DW: I have written several stories in this same vein. Both of my previous books include work that could be considered similar to the humor in The House That Dripped Gore. I’ve always dabbled in the mixture of horror and humor. I can’t help it.
HNR: Now I know that in addition to writing novels you’ve written and directed a few films. Tell me about some of the differences in working each medium.

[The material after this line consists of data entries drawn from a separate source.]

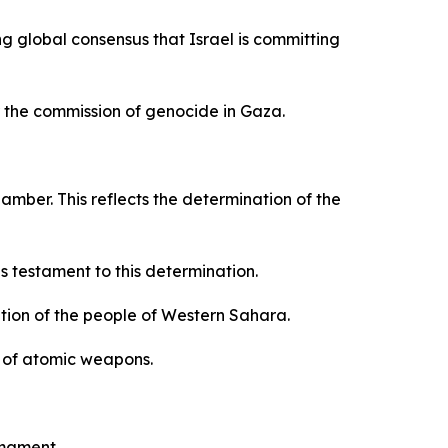
ng global consensus that Israel is committing
r the commission of genocide in Gaza.
mber. This reflects the determination of the
 testament to this determination.
ation of the people of Western Sahara.
on of atomic weapons.
rmament.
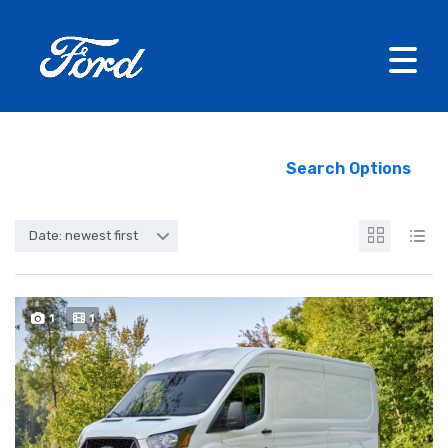
Search Options
Date: newest first
1
1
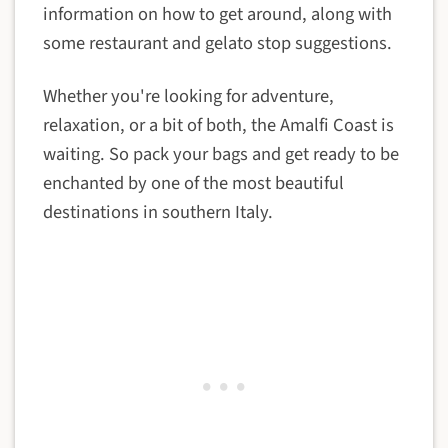
information on how to get around, along with
some restaurant and gelato stop suggestions.
Whether you're looking for adventure,
relaxation, or a bit of both, the Amalfi Coast is
waiting. So pack your bags and get ready to be
enchanted by one of the most beautiful
destinations in southern Italy.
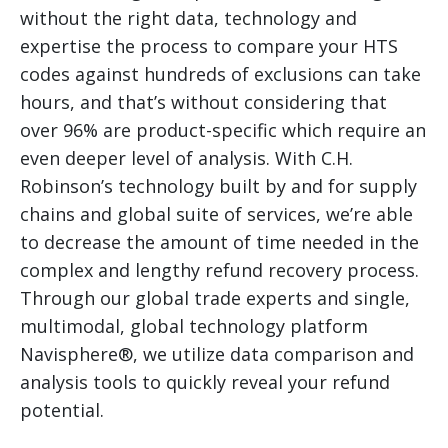
without the right data, technology and
expertise the process to compare your HTS
codes against hundreds of exclusions can take
hours, and that’s without considering that
over 96% are product-specific which require an
even deeper level of analysis. With C.H.
Robinson’s technology built by and for supply
chains and global suite of services, we’re able
to decrease the amount of time needed in the
complex and lengthy refund recovery process.
Through our global trade experts and single,
multimodal, global technology platform
Navisphere®, we utilize data comparison and
analysis tools to quickly reveal your refund
potential.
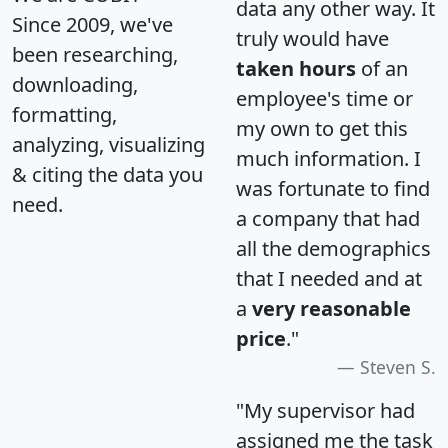
data any other way. It
Since 2009, we've
truly would have
been researching,
taken hours
of an
downloading,
employee's time or
formatting,
my own to get this
analyzing, visualizing
much information. I
& citing the data you
was fortunate to find
need.
a company that had
all the demographics
that I needed and at
a
very reasonable
price
."
Steven S.
"My supervisor had
assigned me the task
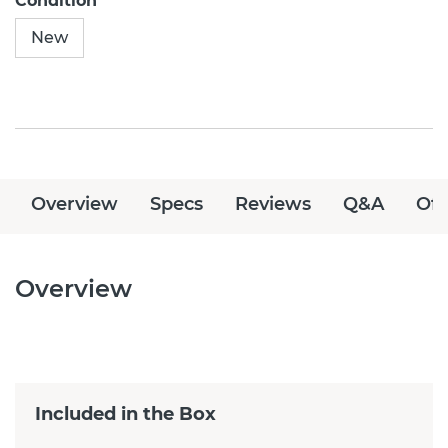
Condition
New
Overview
Specs
Reviews
Q&A
Off
Overview
Included in the Box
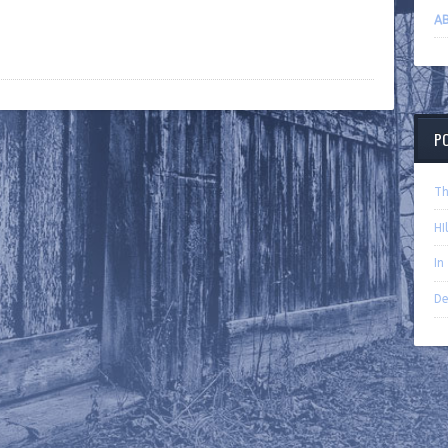
AB
P
Th
HI
In
De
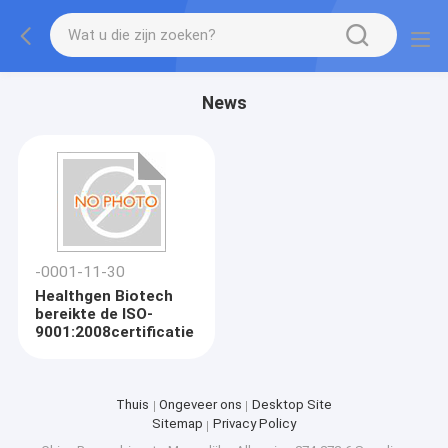
News
-0001-11-30
Healthgen Biotech
bereikte de ISO-
9001:2008certificatie
Thuis
Ongeveer ons
Desktop Site
Sitemap
Privacy Policy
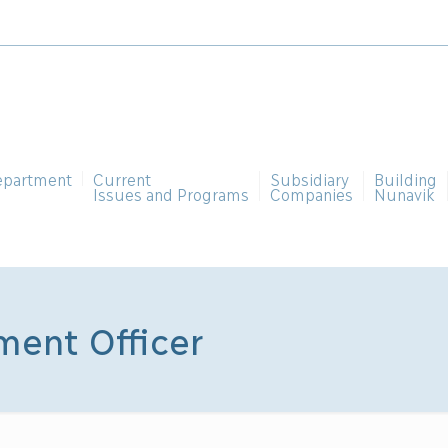
epartment
Current
Subsidiary
Building
Issues and Programs
Companies
Nunavik
ent Officer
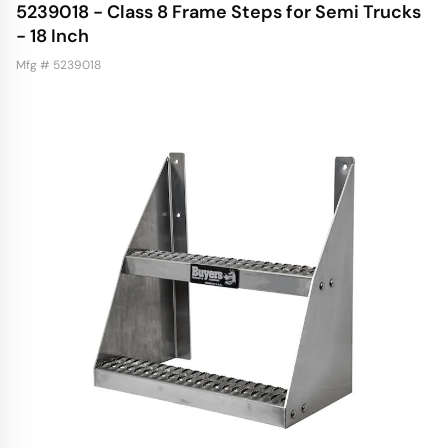
5239018 - Class 8 Frame Steps for Semi Trucks
- 18 Inch
Mfg # 5239018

DW: The chief difference and advantage to writing horror novels is that there are absolutely no budgetary restraints. When you’re writing a novel you never have to stop and think, “Well I can’t really pull that off on this tiny budget.” The only limits you experience when you are writing a novel are those presented by your imagination. In my head I can work on a grand scale that I can never hope to achieve when making low-budget movies. It’s unlimited freedom, and that’s a rather big advantage.
HNR: What’s next for you?
DW: My filmmaking partner, Rick Popko and I are writing a new movie that we plan to start shooting very soon. This will be done with my usual group of collaborators. We’ve been attempting to make another movie for several years, but we’ve experienced many, many problems trying to get something off the ground. This new script is a bit of a “no-brainer”, meaning that you don’t really need to be that intelligent to either make it or watch it. I am also halfway through a rough draft of the sequel to The House That Dripped Gore. It’s somewhat problematic attempting to write a worthwhile sequel, but I think what I have so far has some great stuff in it. I’ve tucked it away for the time being so I could write the new movie script, but I’ll get back to writing that soon.
Huge thanks go out to Dan, who didn’t have to give us the time, but happily did. Go buy The House That Dripped Gore right now. You can thank me later!